*Your assignment*. Using the data below, return word for word every line from the one holding "GamingPro White OC" down to the one holding "第三百一十三章 决定了苦修士的命". Leave pictures out.

*Data supplied*.
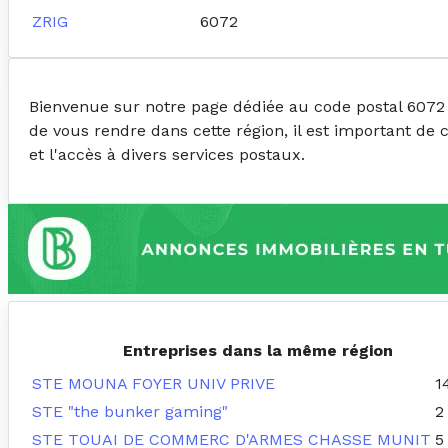
ZRIG
6072
Bienvenue sur notre page dédiée au code postal 6072
de vous rendre dans cette région, il est important de 
et l'accès à divers services postaux.
Entreprises dans la même région
STE MOUNA FOYER UNIV PRIVE
1
STE "the bunker gaming"
2
STE TOUAI DE COMMERC D'ARMES CHASSE MUNIT
5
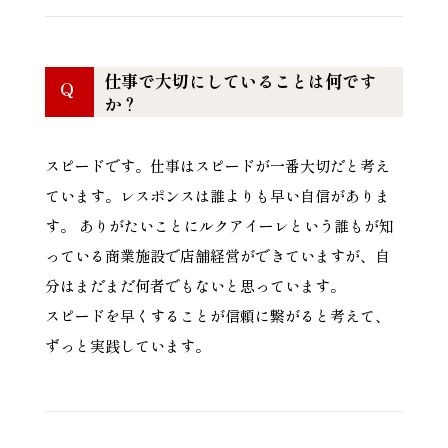
仕事で大切にしていることは何です
Q
か？
スピードです。仕事はスピードが一番大切だと考え
ています。レスポンスは誰よりも早い自信がありま
す。 ありがたいことにルクアイーレという誰もが知
っている商業施設で店舗経営ができていますが、自
分はまだまだ何者でもないと思っています。
スピードを早くすることが信頼に繋がると考えて、
ずっと実践しています。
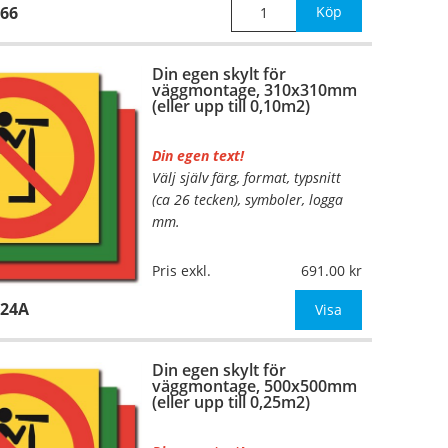
66
Köp
Din egen skylt för
väggmontage, 310x310mm
(eller upp till 0,10m2)
Din egen text!
Välj själv färg, format, typsnitt
(ca 26 tecken), symboler, logga
mm.
Material:
Plan aluminium,
Pris exkl.
691.00
0,7mm (väggmontage)
224A
Mått:
310x310mm (eller annat
Visa
mått upp till 0,10m²)
Din egen skylt för
Be om offert vid antal
väggmontage, 500x500mm
(eller upp till 0,25m2)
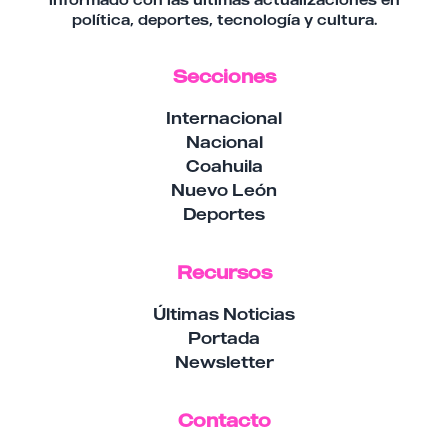
política, deportes, tecnología y cultura.
Secciones
Internacional
Nacional
Coahuila
Nuevo León
Deportes
Recursos
Últimas Noticias
Portada
Newsletter
Contacto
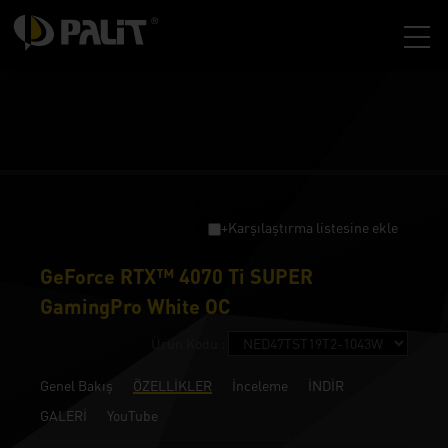
+Karşılaştırma listesine ekle
GeForce RTX™ 4070 Ti SUPER
GamingPro White OC
Ürün Kodu :
Genel Bakış
ÖZELLİKLER
İnceleme
İNDİR
GALERİ
YouTube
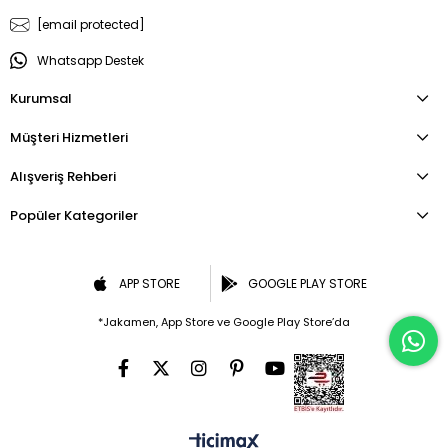
[email protected]
Whatsapp Destek
Kurumsal
Müşteri Hizmetleri
Alışveriş Rehberi
Popüler Kategoriler
APP STORE
GOOGLE PLAY STORE
*Jakamen, App Store ve Google Play Store’da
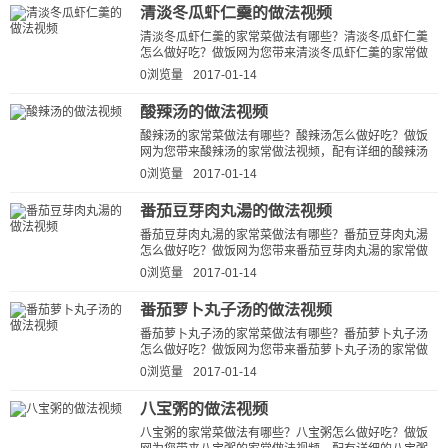
清淡冬瓜虾仁羹的做法视频
清淡冬瓜虾仁羹的家常菜做法有哪些？清淡冬瓜虾仁羹
怎么做好吃？做饭网为您带来清淡冬瓜虾仁羹的家常做
法视频，配有详细的清淡冬瓜虾仁...
0浏览量
2017-01-14
酸辣汤的做法视频
酸辣汤的家常菜做法有哪些？酸辣汤怎么做好吃？做饭
网为您带来酸辣汤的家常做法视频，配有详细的酸辣汤
的做法视频详解，让新手快速学会酸...
0浏览量
2017-01-14
番茄豆芽肉丸湯的做法视频
番茄豆芽肉丸湯的家常菜做法有哪些？番茄豆芽肉丸湯
怎么做好吃？做饭网为您带来番茄豆芽肉丸湯的家常做
法视频，配有详细的番茄豆芽肉丸...
0浏览量
2017-01-14
番茄萝卜丸子汤的做法视频
番茄萝卜丸子汤的家常菜做法有哪些？番茄萝卜丸子汤
怎么做好吃？做饭网为您带来番茄萝卜丸子汤的家常做
法视频，配有详细的番茄萝卜丸子...
0浏览量
2017-01-14
八宝粥的做法视频
八宝粥的家常菜做法有哪些？八宝粥怎么做好吃？做饭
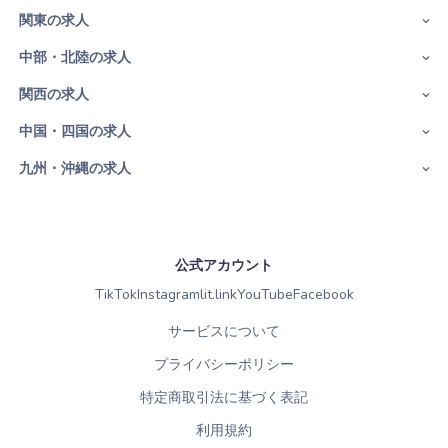
関東の求人
中部・北陸の求人
関西の求人
中国・四国の求人
九州・沖縄の求人
公式アカウント
TikTok
Instagram
lit.link
YouTube
Facebook
サービスについて
プライバシーポリシー
特定商取引法に基づく表記
利用規約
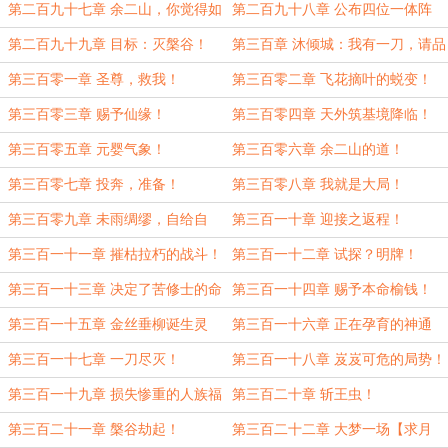
划！
城！
第二百九十七章 余二山，你觉得如
第二百九十八章 公布四位一体阵
何？
法！
第二百九十九章 目标：灭槃谷！
第三百章 沐倾城：我有一刀，请品
鉴！
第三百零一章 圣尊，救我！
第三百零二章 飞花摘叶的蜕变！
第三百零三章 赐予仙缘！
第三百零四章 天外筑基境降临！
第三百零五章 元婴气象！
第三百零六章 余二山的道！
第三百零七章 投奔，准备！
第三百零八章 我就是大局！
第三百零九章 未雨绸缪，自给自
第三百一十章 迎接之返程！
足！
第三百一十一章 摧枯拉朽的战斗！
第三百一十二章 试探？明牌！
第三百一十三章 决定了苦修士的命
第三百一十四章 赐予本命榆钱！
运！
第三百一十五章 金丝垂柳诞生灵
第三百一十六章 正在孕育的神通
智！
【求月票！】
第三百一十七章 一刀尽灭！
第三百一十八章 岌岌可危的局势！
第三百一十九章 损失惨重的人族福
第三百二十章 斩王虫！
地！
第三百二十一章 槃谷劫起！
第三百二十二章 大梦一场【求月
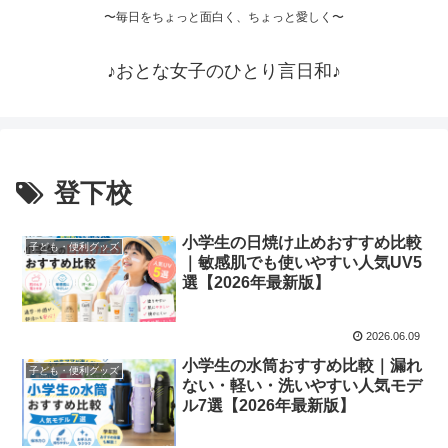
〜毎日をちょっと面白く、ちょっと愛しく〜
♪おとな女子のひとり言日和♪
登下校
小学生の日焼け止めおすすめ比較
子ども・便利グッズ
｜敏感肌でも使いやすい人気UV5
選【2026年最新版】
2026.06.09
小学生の水筒おすすめ比較｜漏れ
子ども・便利グッズ
ない・軽い・洗いやすい人気モデ
ル7選【2026年最新版】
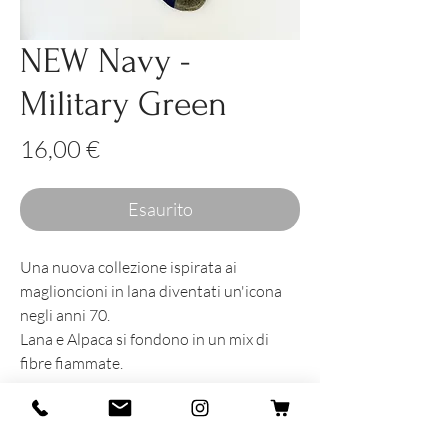
NEW Navy -
Military Green
Prezzo
16,00 €
Esaurito
Una nuova collezione ispirata ai
maglioncioni in lana diventati un'icona
negli anni 70.
Lana e Alpaca si fondono in un mix di
fibre fiammate.
INFORMAZIONI SUL PRODOTTO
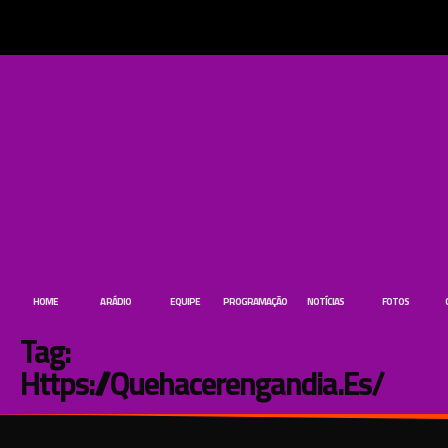
HOME
A RÁDIO
EQUIPE
PROGRAMAÇÃO
NOTÍCIAS
FOTOS
Tag:
Https://quehacerengandia.es/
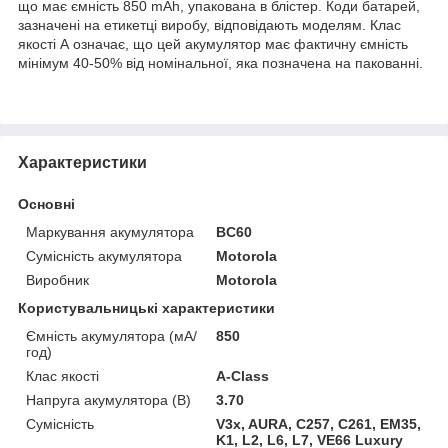
що має ємність 850 mAh, упакована в блістер. Коди батарей,
зазначені на етикетці виробу, відповідають моделям. Клас
якості А означає, що цей акумулятор має фактичну ємність
мінімум 40-50% від номінальної, яка позначена на пакованні.
Характеристики
Основні
Маркування акумулятора
BC60
Сумісність акумулятора
Motorola
Виробник
Motorola
Користувальницькі характеристики
Ємність акумулятора (мА/
850
год)
Клас якості
A-Class
Напруга акумулятора (В)
3.70
Сумісність
V3x, AURA, C257, C261, EM35,
K1, L2, L6, L7, VE66 Luxury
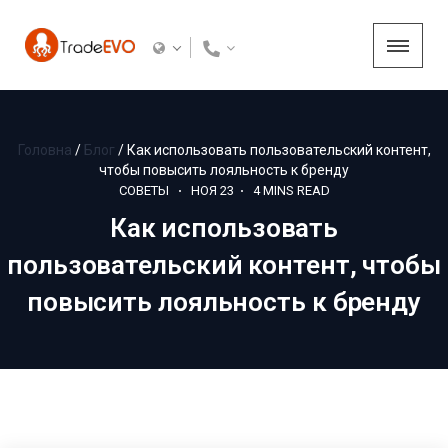
Головна
/
Блог
/
Как использовать пользовательский контент,
чтобы повысить лояльность к бренду
СОВЕТЫ
НОЯ 23
4
MINS READ
Как использовать
пользовательский контент, чтобы
повысить лояльность к бренду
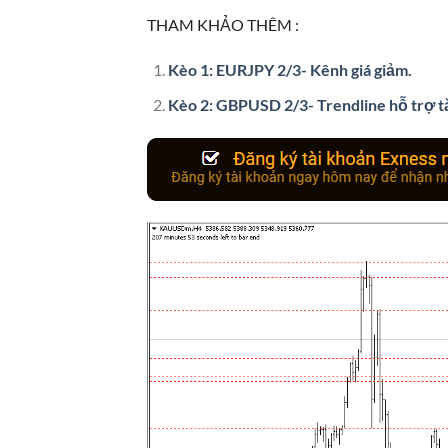
THAM KHẢO THÊM :
Kèo 1: EURJPY 2/3- Kênh giá giảm.
Kèo 2: GBPUSD 2/3- Trendline hỗ trợ t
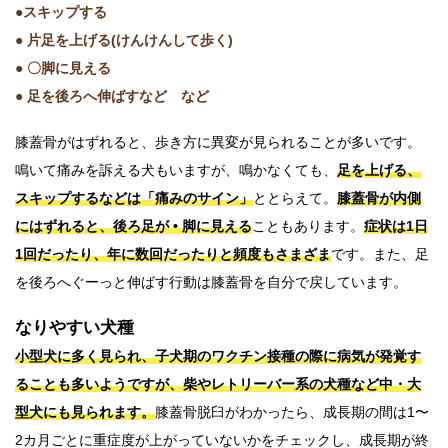
●スキップする
● 片足を上げる(けんけんして歩く)
● 〇脚に見える
● 足を後ろへ伸ばすなど など
膝蓋骨がはずれると、歩き方に異変が見られることが多いです。
鳴いて痛みを訴える犬もいますが、鳴かなくても、
足を上げる、
スキップするなどは「痛みのサイン」
ととらえて。
膝蓋骨が内側
にはずれると、後ろ足が • 脚に見える
こともあります。
症状は1日
1回だったり、年に数回だったりと頻度もさまざま
です。また、足
を後ろへぐーっと伸ばす行動は膝蓋骨を自分で戻しています。
なりやすい犬種
小型犬に多く見られ、子犬期のワクチン接種の際に病気が発覚す
ることも多いようですが、柴やレトリーバー系の犬種など中・大
型犬にも見られます。
膝蓋骨脱臼がわかったら、成長期の間は1〜
2カ月ごとに重症度が上がっていないかをチェックし、成長期が終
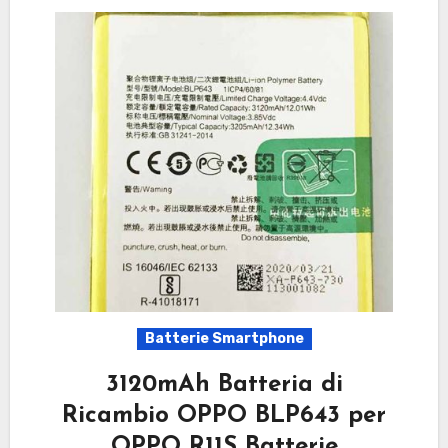
Batterie Smartphone
3120mAh Batteria di
Ricambio OPPO BLP643 per
OPPO R11S Batterie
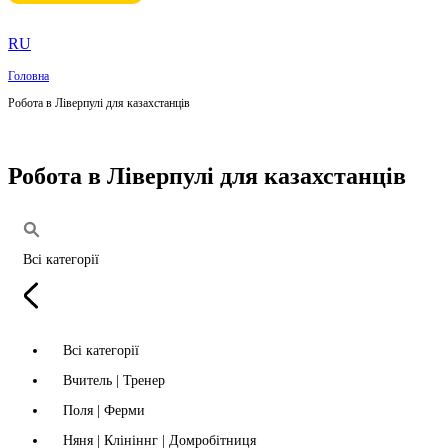
RU
Головна
Робота в Ліверпулі для казахстанців
Робота в Ліверпулі для казахстанців
Всі категорії
Всі категорії
Вчитель | Тренер
Поля | Ферми
Няня | Клініннг | Домробітниця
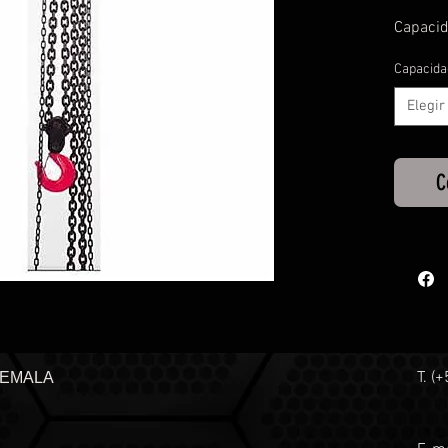
Capacid
Capacida
Elegir
C
T. (
TEMALA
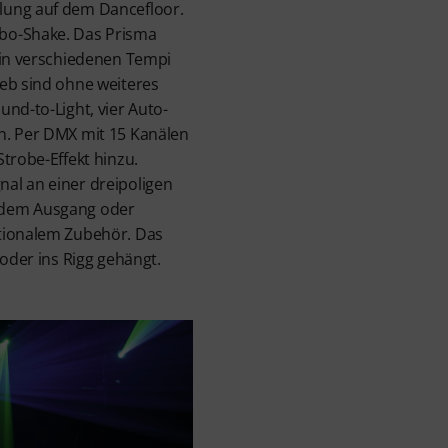
lung auf dem Dancefloor.
bo-Shake. Das Prisma
 in verschiedenen Tempi
eb sind ohne weiteres
nd-to-Light, vier Auto-
n. Per DMX mit 15 Kanälen
trobe-Effekt hinzu.
al an einer dreipoligen
ndem Ausgang oder
tionalem Zubehör. Das
 oder ins Rigg gehängt.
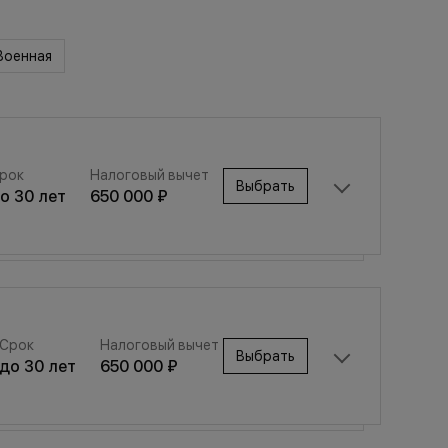
Военная
рок
Налоговый вычет
Выбрать
до
30
лет
650 000 ₽
Срок
Налоговый вычет
Выбрать
Срок
Налоговый вычет
до
30
лет
650 000 ₽
Выбрать
до
30
лет
650 000 ₽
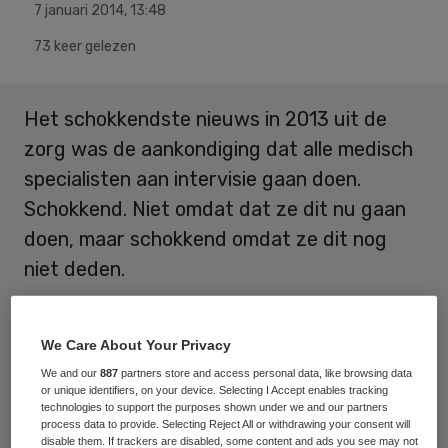
7 januari 2014
,
13:48
73 keer gelezen
Het schokkendste nieuws in 2013 uit de
zorg was de aankondiging dat alle medisch
specialisten aan intervisie gaan doen.
Schokkend. Niet omdat dat ze dit nu gaan
doen, maar schokkend omdat ze dit nog
niet deden.
Toyota werd wereldmarktleider in de
We Care About Your Privacy
automobielbranche dankzij de
quality
We and our
887
partners store and access personal data, like browsing data
circles
, niet helemaal hetzelfde, maar wel
or unique identifiers, on your device. Selecting I Accept enables tracking
vergelijkbaar met intervisiegroepen.
technologies to support the purposes shown under we and our partners
process data to provide. Selecting Reject All or withdrawing your consent will
Geïntroduceerd in de jaren ’60, een halve
disable them. If trackers are disabled, some content and ads you see may not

*Completed task*.
GamingPro White OC
Ürün Kodu :
Genel Bakış
ÖZELLİKLER
İnceleme
İNDİR
GALERİ
YouTube
[email protected]
Whatsapp Destek
Kurumsal
Müşteri Hizmetleri
Alışveriş Rehberi
Popüler Kategoriler
APP STORE
GOOGLE PLAY STORE
*Jakamen, App Store ve Google Play Store’da
清淡冬瓜虾仁羹的做法视频
清淡冬瓜虾仁羹的家常菜做法有哪些？清淡冬瓜虾仁羹
怎么做好吃？做饭网为您带来清淡冬瓜虾仁羹的家常做
法视频，配有详细的清淡冬瓜虾仁...
0浏览量
2017-01-14
酸辣汤的做法视频
酸辣汤的家常菜做法有哪些？酸辣汤怎么做好吃？做饭
网为您带来酸辣汤的家常做法视频，配有详细的酸辣汤
的做法视频详解，让新手快速学会酸...
0浏览量
2017-01-14
番茄豆芽肉丸湯的做法视频
番茄豆芽肉丸湯的家常菜做法有哪些？番茄豆芽肉丸湯
怎么做好吃？做饭网为您带来番茄豆芽肉丸湯的家常做
法视频，配有详细的番茄豆芽肉丸...
0浏览量
2017-01-14
番茄萝卜丸子汤的做法视频
番茄萝卜丸子汤的家常菜做法有哪些？番茄萝卜丸子汤
怎么做好吃？做饭网为您带来番茄萝卜丸子汤的家常做
法视频，配有详细的番茄萝卜丸子...
0浏览量
2017-01-14
八宝粥的做法视频
八宝粥的家常菜做法有哪些？八宝粥怎么做好吃？做饭
関東の求人
中部・北陸の求人
関西の求人
中国・四国の求人
九州・沖縄の求人
公式アカウント
TikTok
Instagram
lit.link
YouTube
Facebook
サービスについて
プライバシーポリシー
特定商取引法に基づく表記
利用規約
划！
城！
第二百九十七章 余二山，你觉得如
第二百九十八章 公布四位一体阵
何？
法！
第二百九十九章 目标：灭槃谷！
第三百章 沐倾城：我有一刀，请品
鉴！
第三百零一章 圣尊，救我！
第三百零二章 飞花摘叶的蜕变！
第三百零三章 赐予仙缘！
第三百零四章 天外筑基境降临！
第三百零五章 元婴气象！
第三百零六章 余二山的道！
第三百零七章 投奔，准备！
第三百零八章 我就是大局！
第三百零九章 未雨绸缪，自给自
第三百一十章 迎接之返程！
足！
第三百一十一章 摧枯拉朽的战斗！
第三百一十二章 试探？明牌！
第三百一十三章 决定了苦修士的命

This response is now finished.